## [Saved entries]
····················

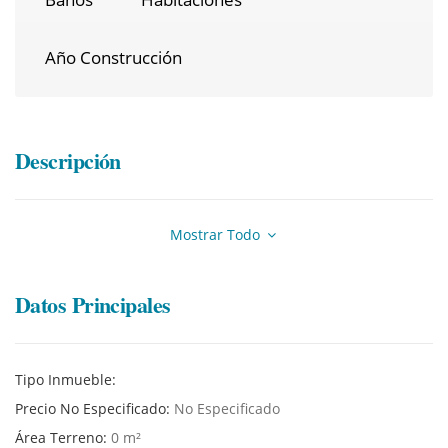
Año Construcción
Descripción
Mostrar Todo
Datos Principales
Tipo Inmueble:
Precio No Especificado:
No Especificado
Área Terreno:
0 m²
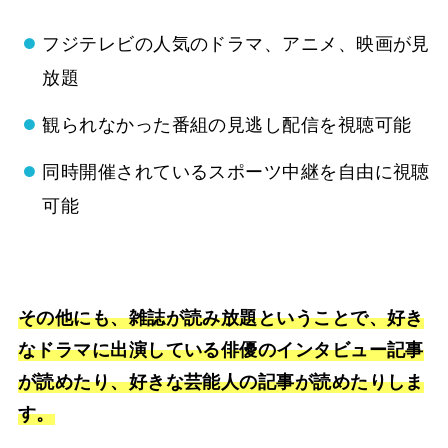
フジテレビの人気のドラマ、アニメ、映画が見
放題
観られなかった番組の見逃し配信を視聴可能
同時開催されているスポーツ中継を自由に視聴
可能
その他にも、雑誌が読み放題ということで、好き
なドラマに出演している俳優のインタビュー記事
が読めたり、好きな芸能人の記事が読めたりしま
す。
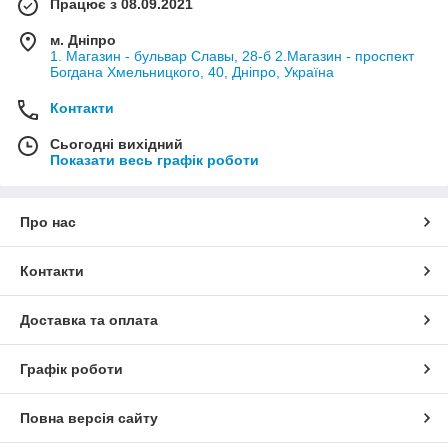
Працює з 08.09.2021
м. Дніпро
1. Магазин - бульвар Славы, 28-б 2.Магазин - проспект
Богдана Хмельницкого, 40, Дніпро, Україна
Контакти
Сьогодні вихідний
Показати весь графік роботи
Про нас
Контакти
Доставка та оплата
Графік роботи
Повна версія сайту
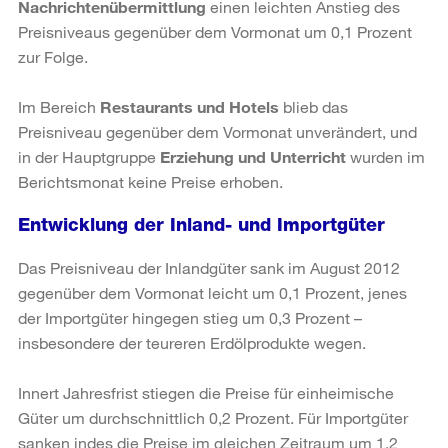
Nachrichtenübermittlung
einen leichten Anstieg des
Preisniveaus gegenüber dem Vormonat um 0,1 Prozent
zur Folge.
Im Bereich
Restaurants und Hotels
blieb das
Preisniveau gegenüber dem Vormonat unverändert, und
in der Hauptgruppe
Erziehung und Unterricht
wurden im
Berichtsmonat keine Preise erhoben.
Entwicklung der Inland- und Importgüter
Das Preisniveau der Inlandgüter sank im August 2012
gegenüber dem Vormonat leicht um 0,1 Prozent, jenes
der Importgüter hingegen stieg um 0,3 Prozent –
insbesondere der teureren Erdölprodukte wegen.
Innert Jahresfrist stiegen die Preise für einheimische
Güter um durchschnittlich 0,2 Prozent. Für Importgüter
sanken indes die Preise im gleichen Zeitraum um 1,2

····················

Above are some entries; copy exactly the lines from the line with "が読めたり、好きな芸能人の記事が読めたりしま" through the line with "Preisniveau gegenüber dem", both included, but none of the pictures.

が読めたり、好きな芸能人の記事が読めたりしま
す。
Працює з 08.09.2021
м. Дніпро
1. Магазин - бульвар Славы, 28-б 2.Магазин - проспект
Богдана Хмельницкого, 40, Дніпро, Україна
Контакти
Сьогодні вихідний
Показати весь графік роботи
Про нас
Контакти
Доставка та оплата
Графік роботи
Повна версія сайту
Nachrichtenübermittlung
einen leichten Anstieg des
Preisniveaus gegenüber dem Vormonat um 0,1 Prozent
zur Folge.
Im Bereich
Restaurants und Hotels
blieb das
Preisniveau gegenüber dem Vormonat unverändert, und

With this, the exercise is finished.